INPUT DATA Start Marker

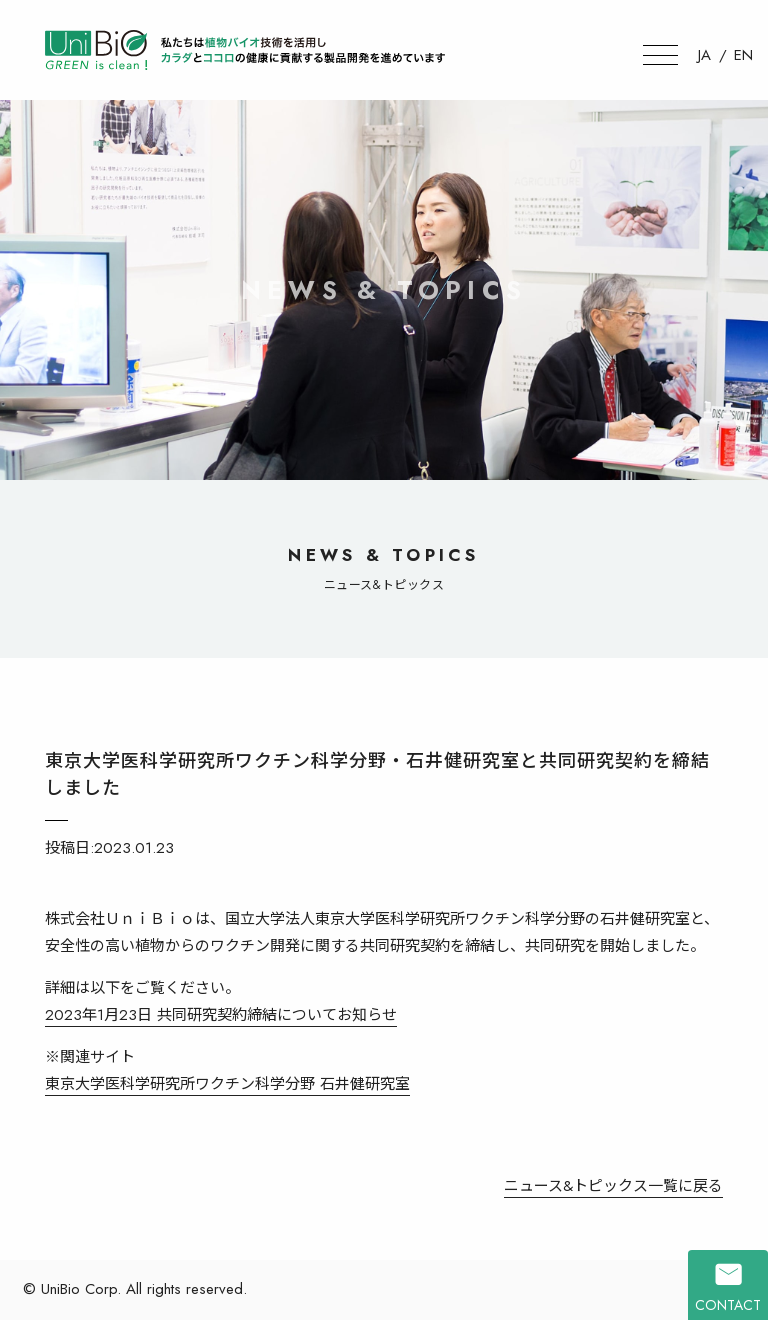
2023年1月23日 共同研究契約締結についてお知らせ (221, 1015)
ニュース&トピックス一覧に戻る (613, 1186)
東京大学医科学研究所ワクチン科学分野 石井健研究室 (227, 1084)
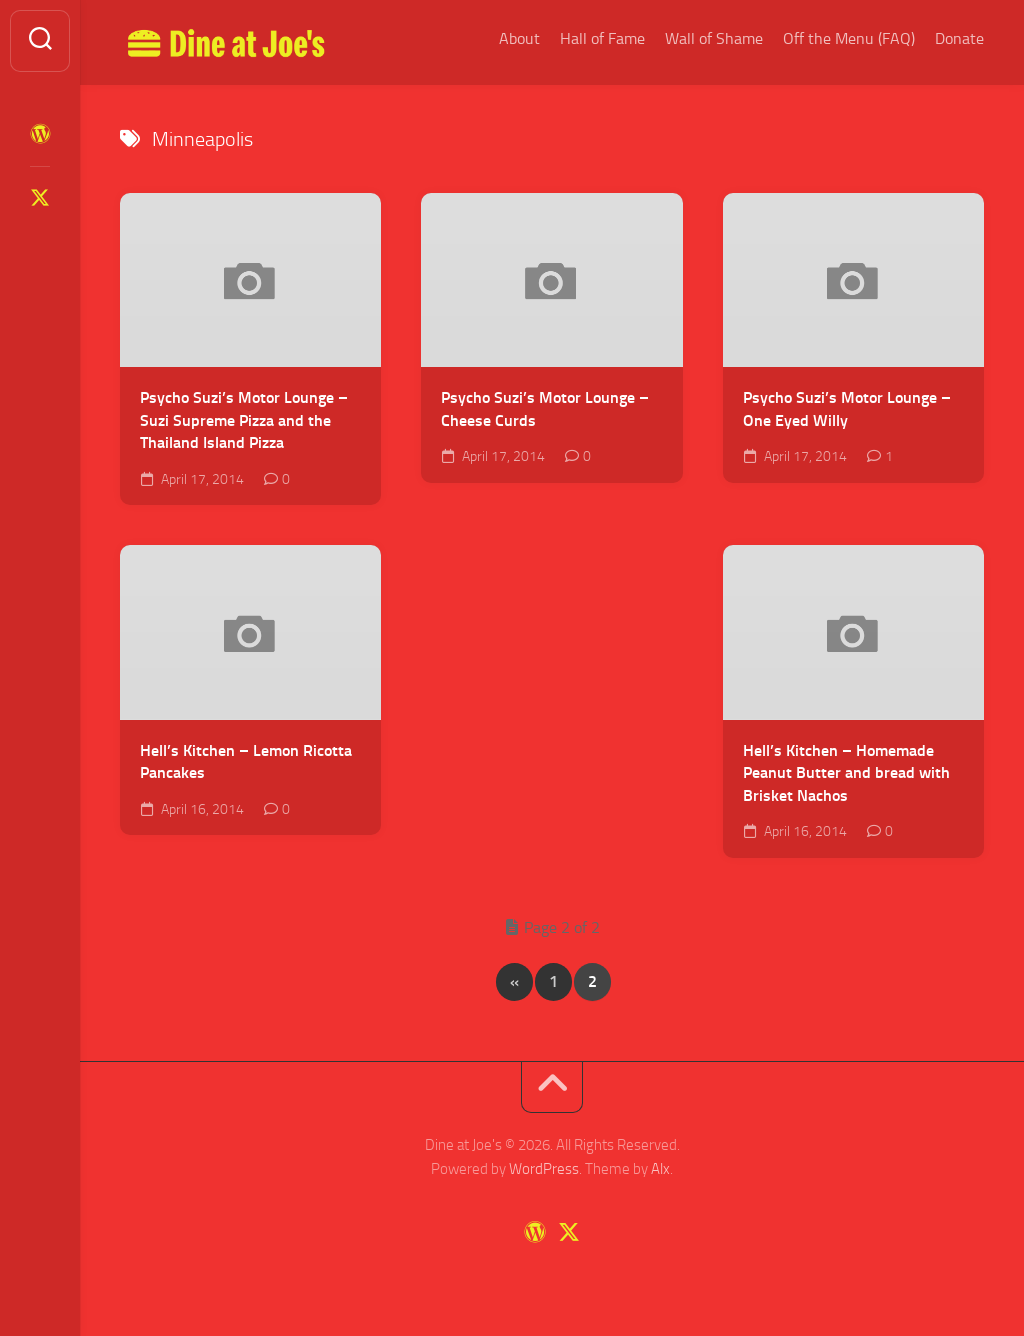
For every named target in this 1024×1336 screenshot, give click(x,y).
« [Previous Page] (514, 981)
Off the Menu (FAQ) (849, 38)
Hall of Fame (602, 38)
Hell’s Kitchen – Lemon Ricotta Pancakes (246, 762)
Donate (959, 38)
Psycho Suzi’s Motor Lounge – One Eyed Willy (847, 409)
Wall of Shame (714, 38)
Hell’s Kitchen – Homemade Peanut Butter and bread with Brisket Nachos (846, 773)
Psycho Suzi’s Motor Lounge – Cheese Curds (545, 409)
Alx (660, 1169)
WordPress (544, 1169)
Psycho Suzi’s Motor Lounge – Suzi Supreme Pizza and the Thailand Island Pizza (244, 420)
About (519, 38)
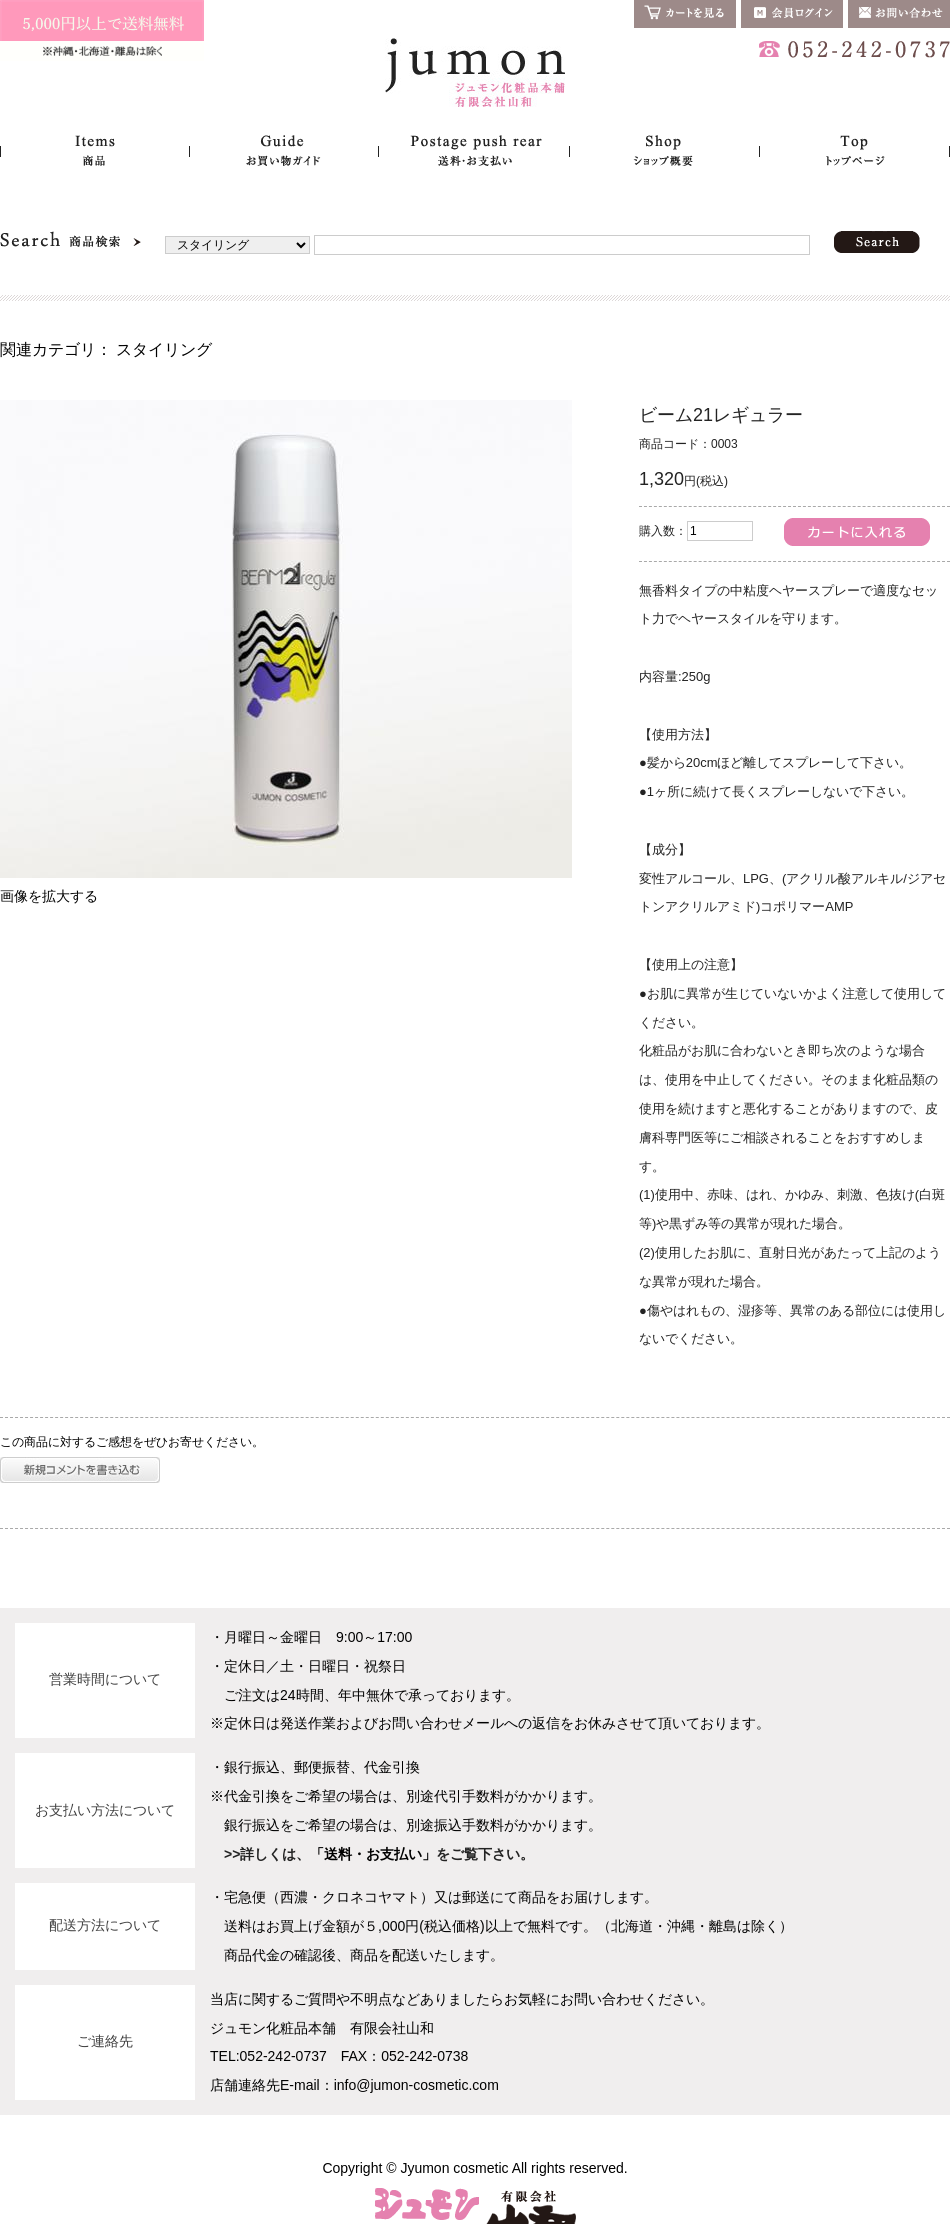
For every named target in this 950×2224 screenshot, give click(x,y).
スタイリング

INPUT DATA End Marker

- _DESCRIPTION OF THE TASK_: Copy the records exactly, leaving out every picture.

- _OUTPUT OF THE EXERCISE_:
2023年1月23日 共同研究契約締結についてお知らせ (221, 1015)
ニュース&トピックス一覧に戻る (613, 1186)
東京大学医科学研究所ワクチン科学分野 石井健研究室 (227, 1084)
For every named target in this 1024×1336 screenshot, give click(x,y).
« [Previous Page] (514, 981)
Off the Menu (FAQ) (849, 38)
Hall of Fame (602, 38)
Hell’s Kitchen – Lemon Ricotta Pancakes (246, 762)
Donate (959, 38)
Psycho Suzi’s Motor Lounge – One Eyed Willy (847, 409)
Wall of Shame (714, 38)
Hell’s Kitchen – Homemade Peanut Butter and bread with Brisket Nachos (846, 773)
Psycho Suzi’s Motor Lounge – Cheese Curds (545, 409)
Alx (660, 1169)
WordPress (544, 1169)
Psycho Suzi’s Motor Lounge – Suzi Supreme Pizza and the Thailand Island Pizza (244, 420)
About (519, 38)
For every named target in this 950×2224 screenshot, give click(x,y).
スタイリング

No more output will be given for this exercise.